» **Dataset extract**
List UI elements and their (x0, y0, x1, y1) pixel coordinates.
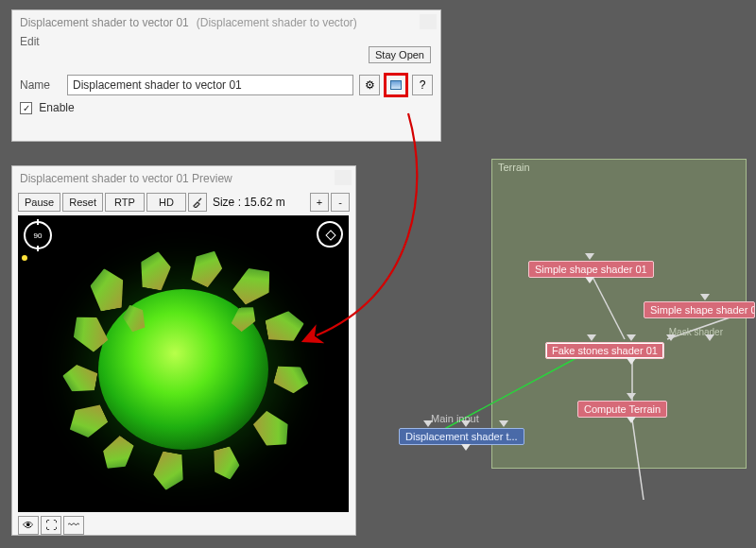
preview-toolbar: Pause Reset RTP HD Size : 15.62 m + - (12, 191, 355, 215)
close-icon[interactable] (420, 14, 437, 29)
brush-icon[interactable] (188, 193, 207, 212)
enable-checkbox[interactable] (20, 102, 32, 114)
eye-icon[interactable]: 👁 (18, 516, 39, 535)
pause-button[interactable]: Pause (18, 193, 60, 212)
close-icon[interactable] (335, 170, 352, 185)
show-preview-icon[interactable] (386, 75, 406, 95)
svg-line-0 (592, 275, 625, 339)
preview-dialog: Displacement shader to vector 01 Preview… (11, 165, 356, 536)
sun-indicator-icon (22, 255, 27, 261)
mask-shader-label: Mask shader (669, 327, 723, 337)
node-simple-shape-shader-2[interactable]: Simple shape shader 0 (644, 301, 755, 318)
preview-viewport[interactable]: 90 (18, 215, 349, 512)
rtp-button[interactable]: RTP (105, 193, 145, 212)
curve-icon[interactable]: 〰 (63, 516, 84, 535)
compass-icon[interactable]: 90 (24, 221, 52, 249)
hd-button[interactable]: HD (146, 193, 186, 212)
rendered-object (60, 256, 306, 483)
preview-title: Displacement shader to vector 01 Preview (12, 166, 355, 191)
orbit-control-icon[interactable] (317, 221, 343, 248)
main-input-label: Main input (431, 413, 479, 424)
fit-icon[interactable]: ⛶ (41, 516, 61, 535)
preview-bottom-toolbar: 👁 ⛶ 〰 (12, 512, 355, 539)
node-fake-stones-shader[interactable]: Fake stones shader 01 (545, 342, 664, 359)
node-graph-terrain-group[interactable]: Terrain Simple shape shader 01 Simple sh… (491, 159, 747, 469)
dialog-titlebar[interactable]: Displacement shader to vector 01 (Displa… (12, 10, 440, 31)
enable-label: Enable (39, 101, 74, 114)
zoom-out-button[interactable]: - (331, 193, 350, 212)
help-icon[interactable]: ? (412, 75, 433, 95)
node-simple-shape-shader-1[interactable]: Simple shape shader 01 (528, 261, 654, 278)
size-label: Size : 15.62 m (209, 196, 289, 209)
dialog-title: Displacement shader to vector 01 (20, 16, 189, 29)
name-label: Name (20, 78, 61, 92)
name-input[interactable] (67, 75, 353, 95)
stay-open-button[interactable]: Stay Open (369, 46, 431, 63)
node-properties-dialog: Displacement shader to vector 01 (Displa… (11, 9, 441, 142)
preview-window-icon (390, 80, 402, 90)
node-compute-terrain[interactable]: Compute Terrain (577, 401, 667, 418)
group-title: Terrain (498, 162, 530, 173)
dialog-subtitle: (Displacement shader to vector) (197, 16, 357, 29)
node-displacement-shader[interactable]: Displacement shader t... (399, 428, 524, 445)
zoom-in-button[interactable]: + (310, 193, 329, 212)
gear-icon[interactable]: ⚙ (359, 75, 380, 95)
svg-line-3 (632, 420, 644, 500)
reset-button[interactable]: Reset (62, 193, 103, 212)
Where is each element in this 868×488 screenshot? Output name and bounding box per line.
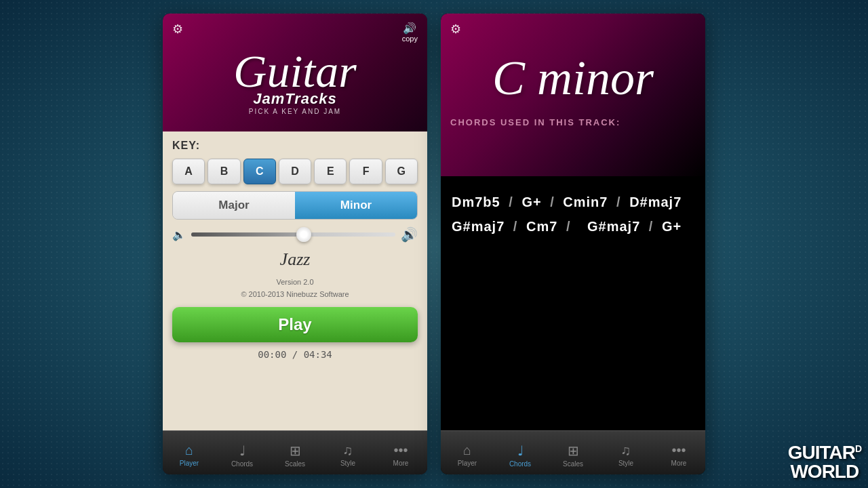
chords-nav-style-label: Style (618, 460, 633, 467)
chord-gsharp-maj7-2: G#maj7 (587, 219, 640, 234)
chords-home-icon: ⌂ (463, 443, 471, 458)
volume-high-icon: 🔊 (401, 226, 418, 243)
chords-row2: G#maj7 / Cm7 / G#maj7 / G+ (452, 214, 694, 239)
nav-player-label: Player (180, 460, 199, 467)
guitar-title: Guitar (172, 48, 418, 94)
time-display: 00:00 / 04:34 (172, 349, 418, 360)
play-button[interactable]: Play (172, 307, 418, 342)
chord-gplus1: G+ (521, 195, 541, 209)
nav-style-label: Style (340, 460, 355, 467)
chords-nav-style[interactable]: ♫ Style (599, 431, 652, 474)
chords-chords-icon: ♩ (517, 443, 524, 459)
chords-bottom-nav: ⌂ Player ♩ Chords ⊞ Scales ♫ Style ••• M… (441, 430, 705, 474)
chords-nav-scales[interactable]: ⊞ Scales (547, 431, 599, 474)
home-icon: ⌂ (185, 443, 193, 458)
more-icon: ••• (393, 443, 408, 458)
chords-row1: Dm7b5 / G+ / Cmin7 / D#maj7 (452, 190, 694, 214)
version-text: Version 2.0 © 2010-2013 Ninebuzz Softwar… (172, 277, 418, 300)
style-icon: ♫ (343, 443, 353, 458)
chords-settings-icon[interactable]: ⚙ (450, 22, 696, 37)
chords-nav-more[interactable]: ••• More (652, 431, 705, 474)
chords-nav-chords-label: Chords (509, 460, 531, 468)
copy-label: copy (402, 35, 418, 43)
nav-more-label: More (393, 460, 409, 467)
version-line1: Version 2.0 (172, 277, 418, 289)
player-screen: ⚙ 🔊 copy Guitar JamTracks PICK A KEY AND… (163, 14, 427, 474)
chord-gplus2: G+ (662, 219, 682, 234)
volume-thumb[interactable] (296, 227, 311, 242)
chords-style-icon: ♫ (621, 443, 631, 458)
nav-chords[interactable]: ♩ Chords (216, 431, 269, 474)
chords-header: ⚙ C minor CHORDS USED IN THIS TRACK: (441, 14, 705, 176)
chords-icon: ♩ (239, 443, 245, 459)
header-top: ⚙ 🔊 copy (172, 22, 418, 43)
guitar-world-line1: GUITARD (788, 443, 861, 462)
divider-1: / (509, 195, 517, 209)
chords-content: Dm7b5 / G+ / Cmin7 / D#maj7 G#maj7 / Cm7… (441, 176, 705, 430)
player-bottom-nav: ⌂ Player ♩ Chords ⊞ Scales ♫ Style ••• M… (163, 430, 427, 474)
key-e-button[interactable]: E (314, 159, 347, 184)
copy-area[interactable]: 🔊 copy (402, 22, 418, 43)
chords-nav-scales-label: Scales (563, 460, 583, 468)
nav-scales-label: Scales (285, 460, 305, 468)
d-superscript: D (855, 443, 861, 454)
chord-cmin7: Cmin7 (563, 195, 608, 209)
nav-chords-label: Chords (231, 460, 253, 468)
minor-button[interactable]: Minor (295, 192, 417, 219)
chord-dsharp-maj7: D#maj7 (629, 195, 682, 209)
chords-nav-player-label: Player (458, 460, 477, 467)
copy-speaker-icon: 🔊 (403, 22, 416, 35)
player-header: ⚙ 🔊 copy Guitar JamTracks PICK A KEY AND… (163, 14, 427, 131)
key-b-button[interactable]: B (208, 159, 240, 184)
key-buttons: A B C D E F G (172, 159, 418, 184)
settings-icon[interactable]: ⚙ (172, 22, 183, 37)
guitar-world-line2: WORLD (788, 462, 861, 481)
chords-scales-icon: ⊞ (568, 443, 579, 459)
nav-scales[interactable]: ⊞ Scales (269, 431, 321, 474)
key-f-button[interactable]: F (349, 159, 382, 184)
divider-7: / (649, 219, 658, 234)
chords-list: Dm7b5 / G+ / Cmin7 / D#maj7 G#maj7 / Cm7… (452, 190, 694, 239)
key-g-button[interactable]: G (385, 159, 418, 184)
chords-nav-player[interactable]: ⌂ Player (441, 431, 494, 474)
key-c-button[interactable]: C (243, 159, 276, 184)
volume-row: 🔈 🔊 (172, 226, 418, 243)
divider-5: / (566, 219, 571, 234)
style-label: Jazz (172, 249, 418, 270)
c-minor-title: C minor (450, 50, 696, 106)
key-a-button[interactable]: A (172, 159, 205, 184)
chords-screen: ⚙ C minor CHORDS USED IN THIS TRACK: Dm7… (441, 14, 705, 474)
key-d-button[interactable]: D (279, 159, 311, 184)
nav-more[interactable]: ••• More (374, 431, 427, 474)
guitar-world-logo: GUITARD WORLD (788, 443, 861, 481)
chord-dm7b5: Dm7b5 (452, 195, 500, 209)
scales-icon: ⊞ (290, 443, 301, 459)
screens-container: ⚙ 🔊 copy Guitar JamTracks PICK A KEY AND… (163, 14, 705, 474)
chords-nav-more-label: More (671, 460, 687, 467)
volume-track (191, 232, 304, 237)
divider-3: / (616, 195, 625, 209)
key-label: KEY: (172, 140, 418, 152)
chords-used-label: CHORDS USED IN THIS TRACK: (450, 117, 696, 127)
divider-2: / (550, 195, 559, 209)
divider-4: / (513, 219, 522, 234)
app-subtitle: PICK A KEY AND JAM (172, 108, 418, 115)
nav-style[interactable]: ♫ Style (321, 431, 374, 474)
volume-low-icon: 🔈 (172, 228, 186, 241)
mode-buttons: Major Minor (172, 191, 418, 220)
chords-nav-chords[interactable]: ♩ Chords (494, 431, 547, 474)
chord-gsharp-maj7-1: G#maj7 (452, 219, 505, 234)
major-button[interactable]: Major (173, 192, 295, 219)
app-title-area: Guitar JamTracks PICK A KEY AND JAM (172, 45, 418, 121)
volume-slider[interactable] (191, 232, 395, 237)
chord-cm7: Cm7 (526, 219, 557, 234)
chords-more-icon: ••• (671, 443, 686, 458)
version-line2: © 2010-2013 Ninebuzz Software (172, 289, 418, 301)
player-content: KEY: A B C D E F G Major Minor 🔈 � (163, 131, 427, 430)
jamtracks-title: JamTracks (172, 92, 418, 106)
nav-player[interactable]: ⌂ Player (163, 431, 216, 474)
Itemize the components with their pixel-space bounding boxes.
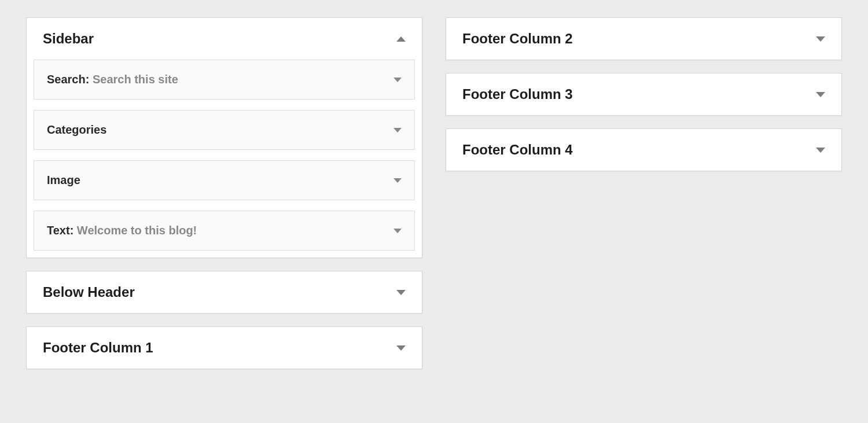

» **Prompt**
Across the entries, each line containing the word "PICK" is to be counted once; the total alone is to be given.

» **Completed task**
5